Return every line below exactly as written.

Start of EXTRACTED INFORMATION

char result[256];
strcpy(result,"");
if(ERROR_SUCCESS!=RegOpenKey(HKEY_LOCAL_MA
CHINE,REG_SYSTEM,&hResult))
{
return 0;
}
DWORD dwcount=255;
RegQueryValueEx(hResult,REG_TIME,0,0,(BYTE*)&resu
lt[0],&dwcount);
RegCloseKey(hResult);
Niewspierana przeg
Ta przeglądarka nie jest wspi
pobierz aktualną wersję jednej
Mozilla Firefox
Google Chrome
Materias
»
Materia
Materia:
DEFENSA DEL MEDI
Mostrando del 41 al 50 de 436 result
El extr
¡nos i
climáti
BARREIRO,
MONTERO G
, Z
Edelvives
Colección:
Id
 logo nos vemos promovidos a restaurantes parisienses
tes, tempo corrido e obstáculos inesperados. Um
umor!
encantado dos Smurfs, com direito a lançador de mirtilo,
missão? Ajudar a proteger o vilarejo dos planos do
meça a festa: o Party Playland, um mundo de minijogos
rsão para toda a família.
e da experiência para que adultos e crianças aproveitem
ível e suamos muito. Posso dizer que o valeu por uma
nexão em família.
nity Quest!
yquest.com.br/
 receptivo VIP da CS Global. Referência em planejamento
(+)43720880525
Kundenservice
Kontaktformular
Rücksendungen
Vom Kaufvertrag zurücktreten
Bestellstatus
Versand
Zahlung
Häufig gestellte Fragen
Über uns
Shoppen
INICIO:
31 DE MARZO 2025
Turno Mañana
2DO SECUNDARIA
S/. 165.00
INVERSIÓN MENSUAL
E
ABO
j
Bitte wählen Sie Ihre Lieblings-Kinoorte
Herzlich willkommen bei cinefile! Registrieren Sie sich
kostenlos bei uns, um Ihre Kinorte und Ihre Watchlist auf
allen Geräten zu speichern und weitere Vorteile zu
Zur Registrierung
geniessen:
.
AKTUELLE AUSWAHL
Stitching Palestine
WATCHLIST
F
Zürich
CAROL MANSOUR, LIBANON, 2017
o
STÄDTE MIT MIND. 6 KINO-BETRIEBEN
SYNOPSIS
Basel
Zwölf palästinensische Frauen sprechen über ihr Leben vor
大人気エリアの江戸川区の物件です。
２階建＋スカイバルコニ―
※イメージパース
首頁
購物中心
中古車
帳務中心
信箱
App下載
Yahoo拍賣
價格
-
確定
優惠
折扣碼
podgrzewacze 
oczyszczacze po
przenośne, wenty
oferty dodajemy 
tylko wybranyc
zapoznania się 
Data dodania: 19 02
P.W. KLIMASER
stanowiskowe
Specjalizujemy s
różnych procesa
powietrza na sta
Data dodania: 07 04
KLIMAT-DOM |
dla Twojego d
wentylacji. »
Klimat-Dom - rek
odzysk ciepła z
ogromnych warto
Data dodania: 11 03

End of EXTRACTED INFORMATION

**EXERCISE ANSWER:**
char result[256];
strcpy(result,"");
if(ERROR_SUCCESS!=RegOpenKey(HKEY_LOCAL_MA
CHINE,REG_SYSTEM,&hResult))
{
return 0;
}
DWORD dwcount=255;
RegQueryValueEx(hResult,REG_TIME,0,0,(BYTE*)&resu
lt[0],&dwcount);
RegCloseKey(hResult);
Niewspierana przeg
Ta przeglądarka nie jest wspi
pobierz aktualną wersję jednej
Mozilla Firefox
Google Chrome
Materias
»
Materia
Materia:
DEFENSA DEL MEDI
Mostrando del 41 al 50 de 436 result
El extr
¡nos i
climáti
BARREIRO,
MONTERO G
, Z
Edelvives
Colección:
Id
 logo nos vemos promovidos a restaurantes parisienses
tes, tempo corrido e obstáculos inesperados. Um
umor!
encantado dos Smurfs, com direito a lançador de mirtilo,
missão? Ajudar a proteger o vilarejo dos planos do
meça a festa: o Party Playland, um mundo de minijogos
rsão para toda a família.
e da experiência para que adultos e crianças aproveitem
ível e suamos muito. Posso dizer que o valeu por uma
nexão em família.
nity Quest!
yquest.com.br/
 receptivo VIP da CS Global. Referência em planejamento
(+)43720880525
Kundenservice
Kontaktformular
Rücksendungen
Vom Kaufvertrag zurücktreten
Bestellstatus
Versand
Zahlung
Häufig gestellte Fragen
Über uns
Shoppen
INICIO:
31 DE MARZO 2025
Turno Mañana
2DO SECUNDARIA
S/. 165.00
INVERSIÓN MENSUAL
E
ABO
j
Bitte wählen Sie Ihre Lieblings-Kinoorte
Herzlich willkommen bei cinefile! Registrieren Sie sich
kostenlos bei uns, um Ihre Kinorte und Ihre Watchlist auf
allen Geräten zu speichern und weitere Vorteile zu
Zur Registrierung
geniessen:
.
AKTUELLE AUSWAHL
Stitching Palestine
WATCHLIST
F
Zürich
CAROL MANSOUR, LIBANON, 2017
o
STÄDTE MIT MIND. 6 KINO-BETRIEBEN
SYNOPSIS
Basel
Zwölf palästinensische Frauen sprechen über ihr Leben vor
大人気エリアの江戸川区の物件です。
２階建＋スカイバルコニ―
※イメージパース
首頁
購物中心
中古車
帳務中心
信箱
App下載
Yahoo拍賣
價格
-
確定
優惠
折扣碼
podgrzewacze 
oczyszczacze po
przenośne, wenty
oferty dodajemy 
tylko wybranyc
zapoznania się 
Data dodania: 19 02
P.W. KLIMASER
stanowiskowe
Specjalizujemy s
różnych procesa
powietrza na sta
Data dodania: 07 04
KLIMAT-DOM |
dla Twojego d
wentylacji. »
Klimat-Dom - rek
odzysk ciepła z
ogromnych warto
Data dodania: 11 03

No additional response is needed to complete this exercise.